Of course there were many other places to have a great brunch in New York, but One Five was my absolute favourite. (A failed attempt to get into the Palm Court at the Plaza for brunch with friends one Sunday, also made it into Rum Do.)

If Sunday brunch is a thing in London, it’s not a thing in which I ever indulged. A few times in Toronto, a few times in Vancouver – although in Vancouver it tended to be dim sum, rather than Eggs Benny.

If you wanted brunch here on the island, you’d’ve been SOL for some time. The pub used to have a brunch menu that included Eggs Benny. (Quite why Canadian eateries think Eggs Benedict should be served with sauteed potatoes remains a complete mystery to me.) And I used to take visitors there. Unfortunately they stopped doing anything brunchy a couple of years ago. (This year they’re so short staffed the pub doesn’t even open until 2pm, so I suppose a brunch menu is superfluous.)

As I believe I may have already mentioned, this summer another restaurant (my favourite) launched a new venture – the Fire Truck Grill, a mobile kitchen set up in a lovely location at the south end of the island. Ever since I found out they offered brunch on Sundays I’ve been wanting to check it out. No Eggs Benny, of course, but a breakfast wrap that sounded delicious. Yum.

I arranged to meet a mate there at noon. 

What I’d completely forgotten is that Sunday is also the day local artists and artisans set up a market at said lovely location.

I’d never been to this market, so I had no idea how popular it was. The word “zoo” sprang to mind. It’s so popular that a parking cop is required. Not an actual cop, simply someone whose job was to tell you no, you can’t park here. I saw my mate heading in when I arrived. Fifteen minutes and two “you can’t park theres” later I caught up with him near the front of the queue to place orders. 

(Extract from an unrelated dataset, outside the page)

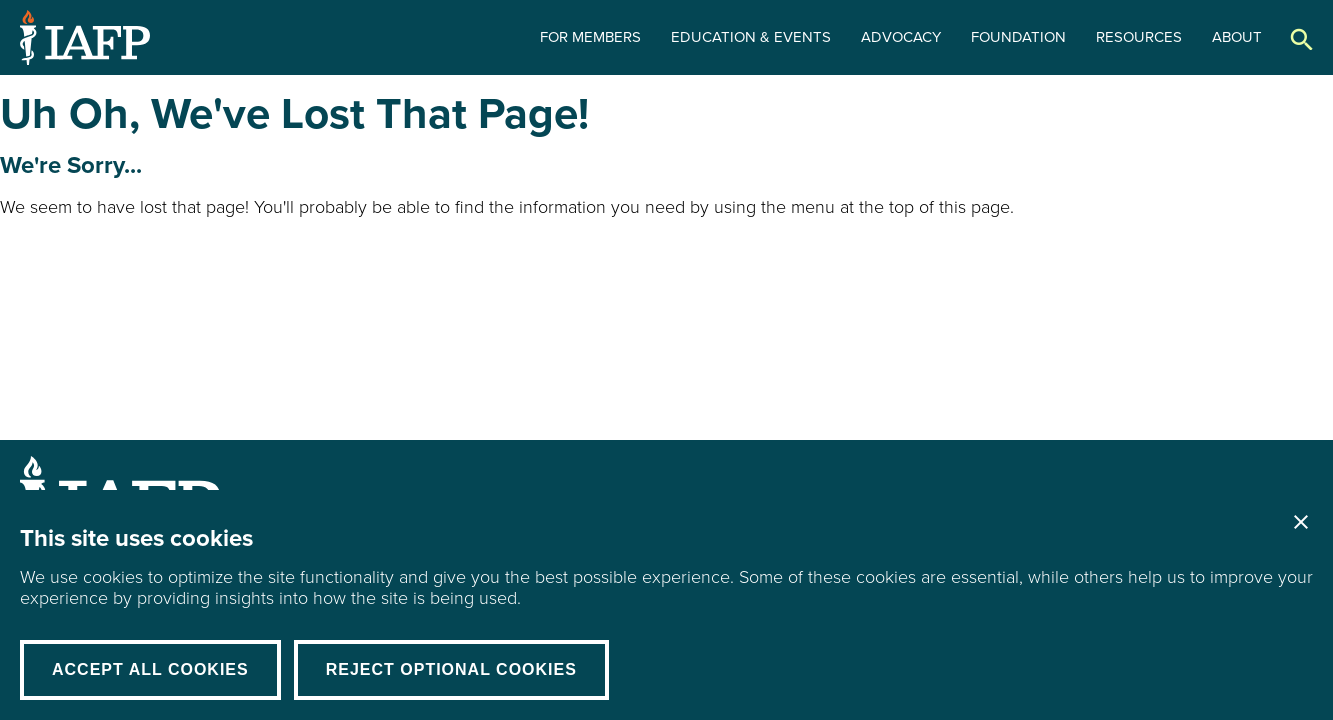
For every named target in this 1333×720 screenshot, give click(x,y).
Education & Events (751, 37)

Of course the mobile restaurant isn’t licensed, so no chance of a Buck’s Fizz or a Bloody Caesar. But the breakfast wrap was indeed delicious. Would I go again? Hmm. Maybe if someone was visiting. It is a lovely location. Otherwise? Not a chance.

I wish the brunch menu was available on Saturdays, when the location isn’t a zoo. I wish the pub still did brunch.

From → Blog

5 Comments
  1. krysross permalink

    You took me to One Five for an Eggs Benny brunch the one time we were in New York together. What a weird and wonderful trip that was. (My first Caesar salad was in Tijauna, in a restaurant that claimed to have invented it. Also with raw egg and where I learned to make it. Completely delicious. Though now I make a pretty good eggless version.)

  2. Susan Yates permalink

    I’m not one for public comments except fire-breathing letters to our Local Trust Committee but I sure agree re the lack of brunch on this rock. And I sure wish I could have visited New York when One Five existed, except of course I wouldn’t have had a clue about where it was seeing as the biggest city I’ve ever been in is Vancouver, where I was born. Good thing I have sophisticated friends who write funny and interesting blogs!

  3. Catherine Stewart permalink

    Fun story and thanks for the link to the piece on One Fifth! Art Deco is so fabulous, such a favourite, and I remember that building, although was never inside. Your brunch experience there sounds most enviable. And the article was fascinating. Fun to read about residents and get a peek inside. Thanks. Good read all round.